The answer must be one number: the count of lines in the data below that include "over".
=== Section Start ===
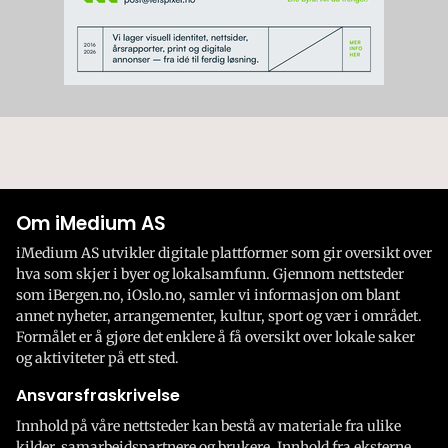
Om iMedium AS
iMedium AS utvikler digitale plattformer som gir oversikt over
hva som skjer i byer og lokalsamfunn. Gjennom nettsteder
som iBergen.no, iOslo.no, samler vi informasjon om blant
annet nyheter, arrangementer, kultur, sport og vær i området.
Formålet er å gjøre det enklere å få oversikt over lokale saker
og aktiviteter på ett sted.
Ansvarsfraskrivelse
Innhold på våre nettsteder kan bestå av materiale fra ulike
kilder, samarbeidspartnere og brukere. Innhold fra eksterne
=== Section End ===
- _Expected answer_:
2